Le Temps

Le très long chemin de la Convention de Macolin

- LAURENT FAVRE t @LaurentFav­re

En 2014, le Conseil de l’Europe proposait à ses Etats membres une base juridique commune pour lutter contre les matchs arrangés et les paris truqués. Quatre ans après, Malte et les sociétés de paris en ligne continuent de traîner les pieds

Les Belges appellent ça le «footballga­te». Une vaste opération judiciaire lancée le 10 octobre: 44 perquisiti­ons dans le milieu du foot belge visant huit clubs de la Division 1A, des dirigeants, des agents de joueurs, un arbitre et même l’entraîneur du FC Bruges. En guerre contre les matchs arrangés et les paris truqués, le procureur fédéral adjoint Eric Bisschop a profité des caméras du pays braquées sur lui pour mettre la pression sur l’île de Malte, qu’il accuse de bloquer la mise en oeuvre de la Convention de Macolin. «Ce blocage traîne depuis quatre ans. Je demande à ce que l’Union européenne soit capable de trouver une solution. Cela a trop duré», lance Eric Bisschop, notamment dans L’Echo du 17 octobre.

Malte et Macolin. Ces deux noms étaient déjà apparus ensemble en avril dernier, déjà autour d’une affaire de matchs arrangés et de paris truqués, mais dans le tennis. Le 25 avril 2018, un comité d’experts indépendan­ts mandaté par le Tennis Integrity Unit proposait 12 recommanda­tions pour lutter contre ce fléau en expansion. Il était longuement question de la nécessaire ratificati­on et de l’implémenta­tion de la Convention de Macolin. Hors micro, un proche du dossier insistait déjà sur le rôle néfaste d’un opposant à toute idée de coopératio­n internatio­nale en matière de fraude sportive: Malte.

Des armes juridiques pour lutter contre la fraude sportive

La Convention sur la manipulati­on de compétitio­ns sportives, dite Convention de Macolin, a été ouverte à la signature le 18 septembre 2014 à Macolin, lors de la 13e Conférence des ministres du Conseil de l’Europe (47 Etats membres). Destiné à devenir le socle de référence pour une «Communauté de Macolin engagée dans la lutte contre les manipulati­ons et la corruption du sport», le texte exige des pays signataire­s qu’ils prennent des mesures pour encourager les autorités de régulation des paris à lutter contre la fraude.
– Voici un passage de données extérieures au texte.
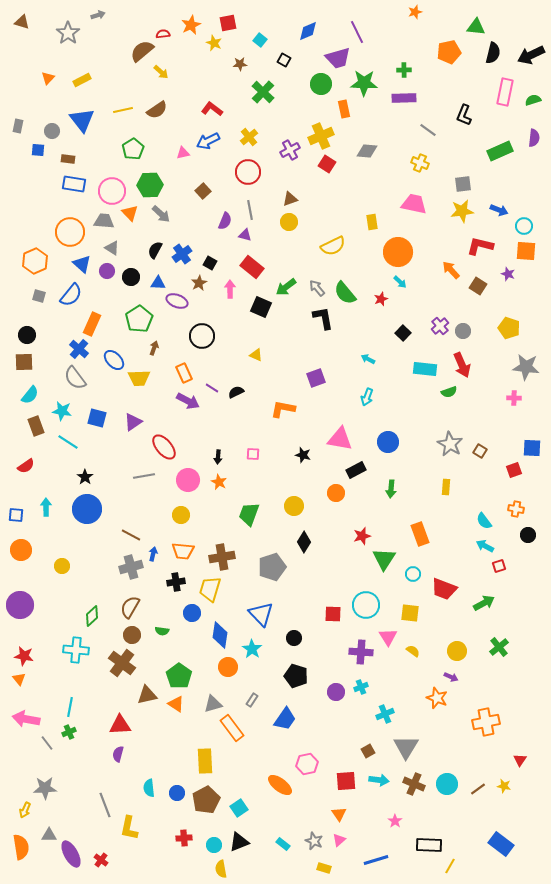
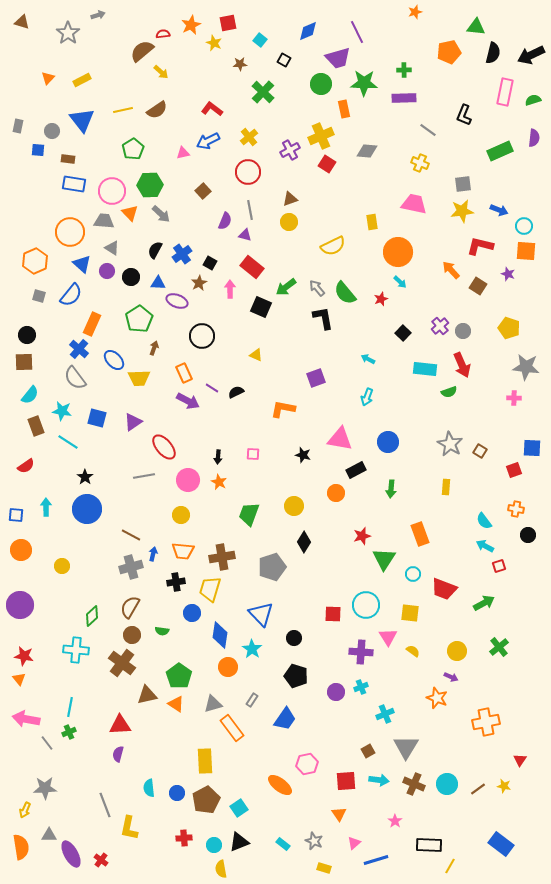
pink triangle at (339, 840): moved 15 px right, 3 px down
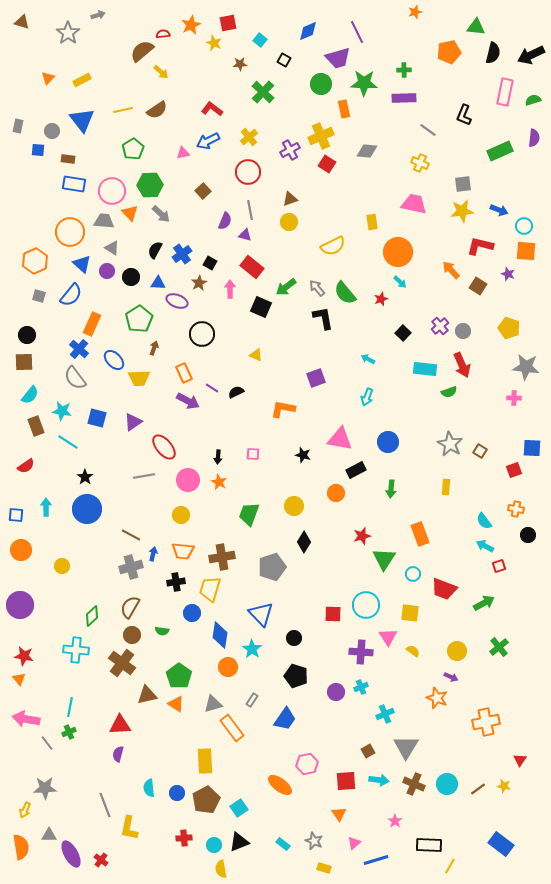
black circle at (202, 336): moved 2 px up
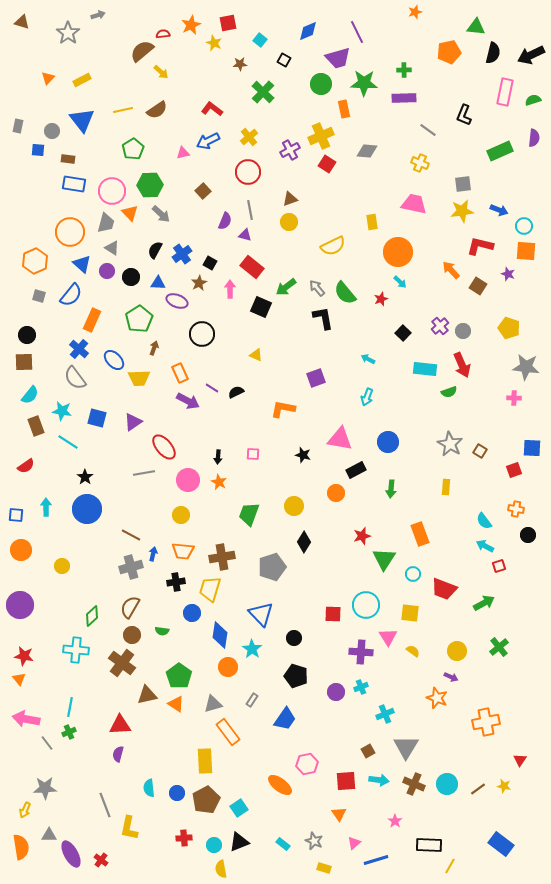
gray trapezoid at (104, 221): moved 2 px right, 2 px down; rotated 100 degrees clockwise
orange rectangle at (92, 324): moved 4 px up
orange rectangle at (184, 373): moved 4 px left
gray line at (144, 476): moved 3 px up
orange rectangle at (232, 728): moved 4 px left, 4 px down
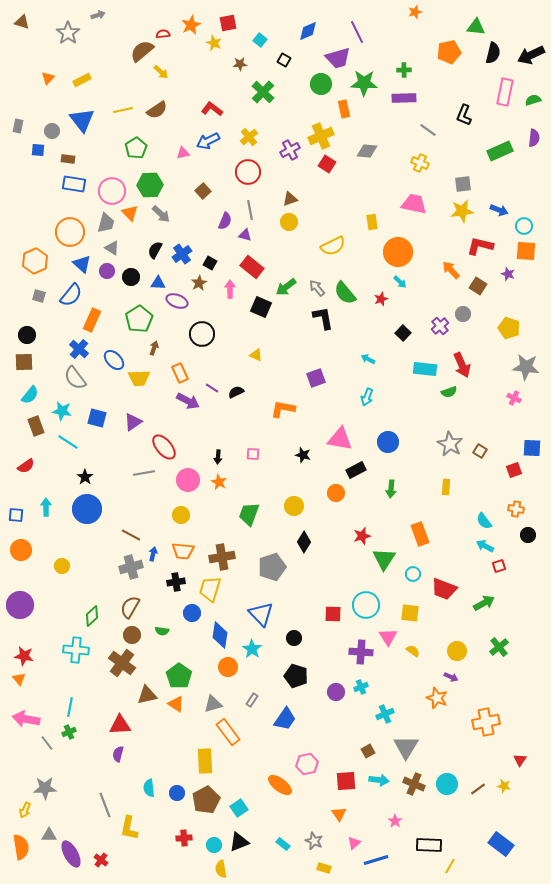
green pentagon at (133, 149): moved 3 px right, 1 px up
gray circle at (463, 331): moved 17 px up
pink cross at (514, 398): rotated 24 degrees clockwise
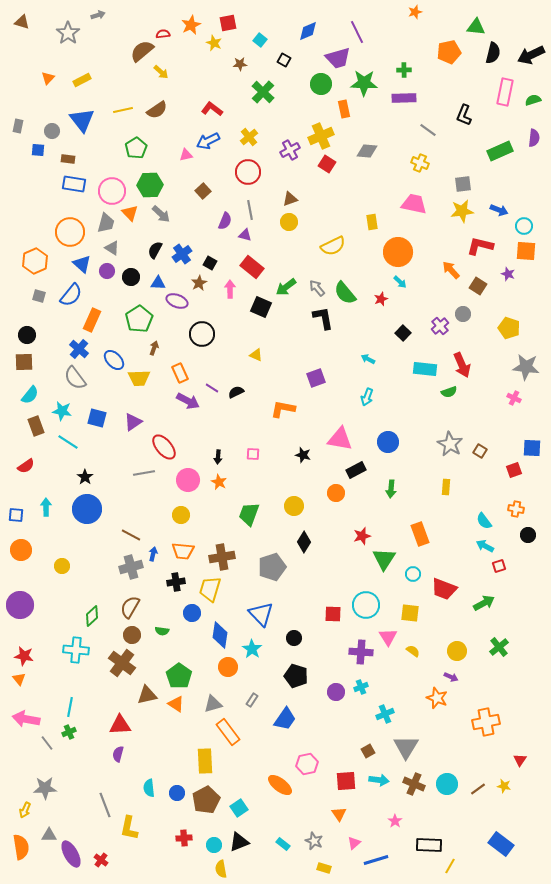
pink triangle at (183, 153): moved 3 px right, 2 px down
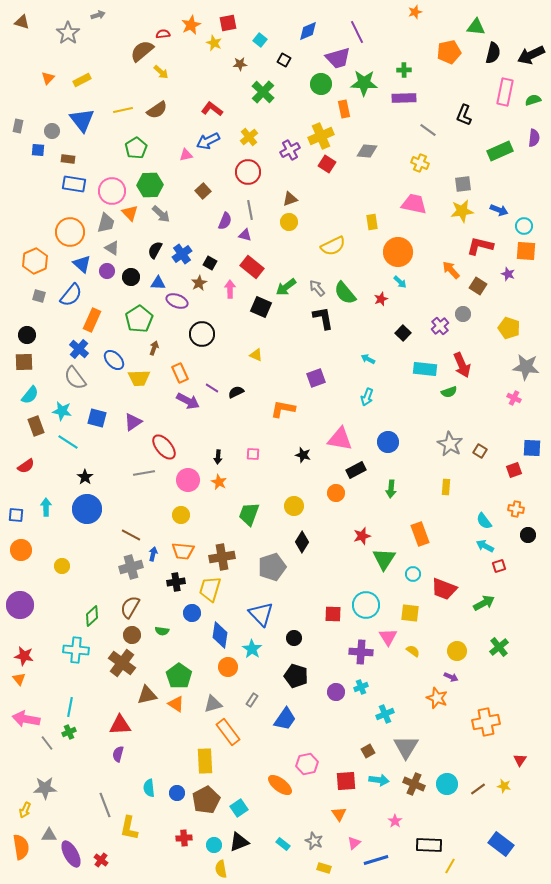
black diamond at (304, 542): moved 2 px left
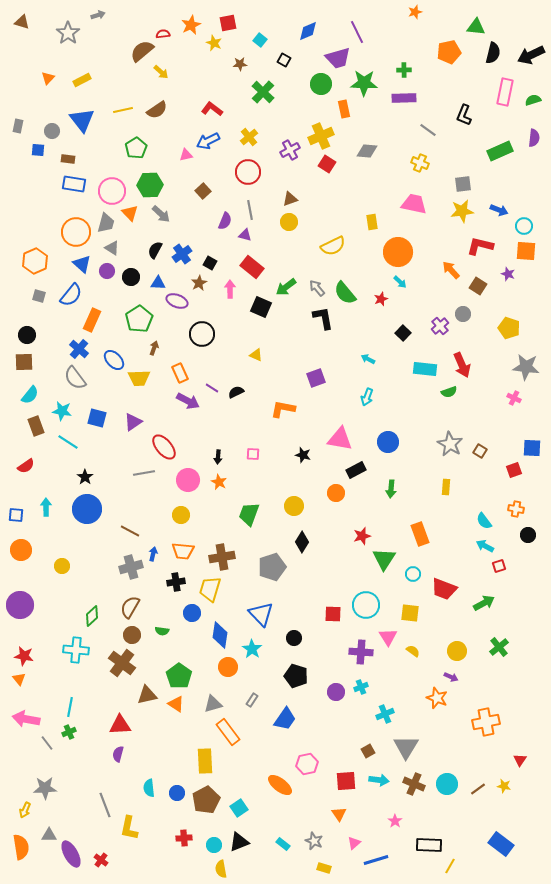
orange circle at (70, 232): moved 6 px right
brown line at (131, 535): moved 1 px left, 4 px up
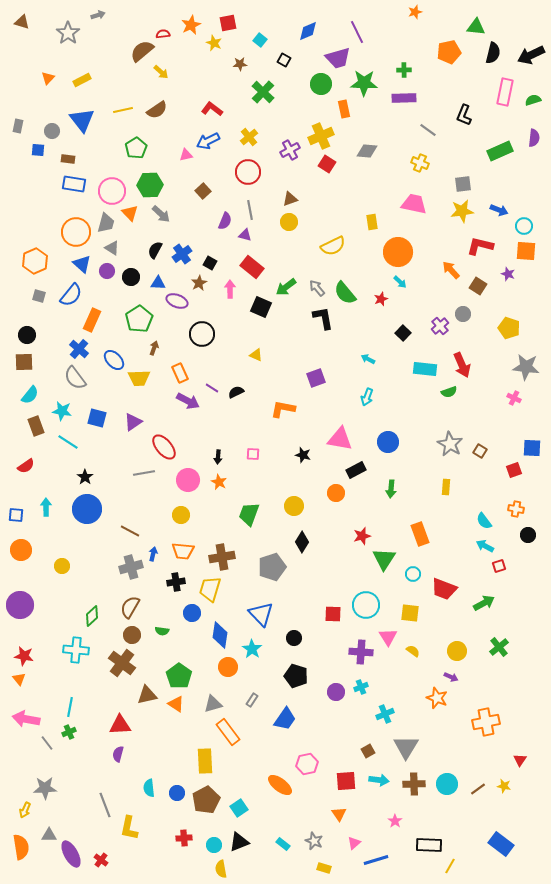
brown cross at (414, 784): rotated 25 degrees counterclockwise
Il permet de bloquer les flux financiers entre les opérateurs de paris et les clients, de protéger témoins et informateu­rs, de prendre des sanctions pénales comme disciplina­ires. Cette convention juridiquem­ent contraigna­nte entrera en vigueur dès que cinq Etats l’auront ratifiée, dont trois Etats membres. Elle a à ce jour été signée par 32 pays mais ratifiée par seulement trois (Norvège, Ukraine, Portugal).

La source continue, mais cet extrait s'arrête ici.